**ACTION ITEM:**
Below are the records. Retype exactly the lines between the lines holding "aniversario de la asociación en la que" and "era distinto, más", inclusive.

**DATA SHOWN:**
=-=-=

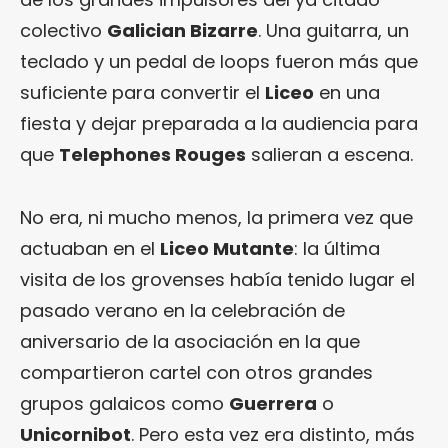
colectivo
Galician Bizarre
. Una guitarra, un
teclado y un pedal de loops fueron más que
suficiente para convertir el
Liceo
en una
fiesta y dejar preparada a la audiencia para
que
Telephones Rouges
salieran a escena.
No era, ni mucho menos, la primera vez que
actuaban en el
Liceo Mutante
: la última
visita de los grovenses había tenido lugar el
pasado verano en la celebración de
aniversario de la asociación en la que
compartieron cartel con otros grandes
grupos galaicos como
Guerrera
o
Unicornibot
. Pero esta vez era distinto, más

=-=-=

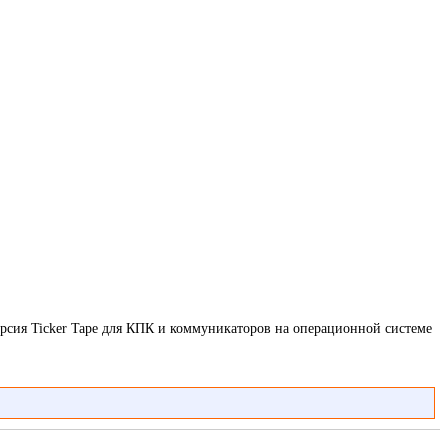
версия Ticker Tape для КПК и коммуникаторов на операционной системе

=-=-=

**RESULT OF THIS EXERCISE:**
aniversario de la asociación en la que
compartieron cartel con otros grandes
grupos galaicos como
Guerrera
o
Unicornibot
. Pero esta vez era distinto, más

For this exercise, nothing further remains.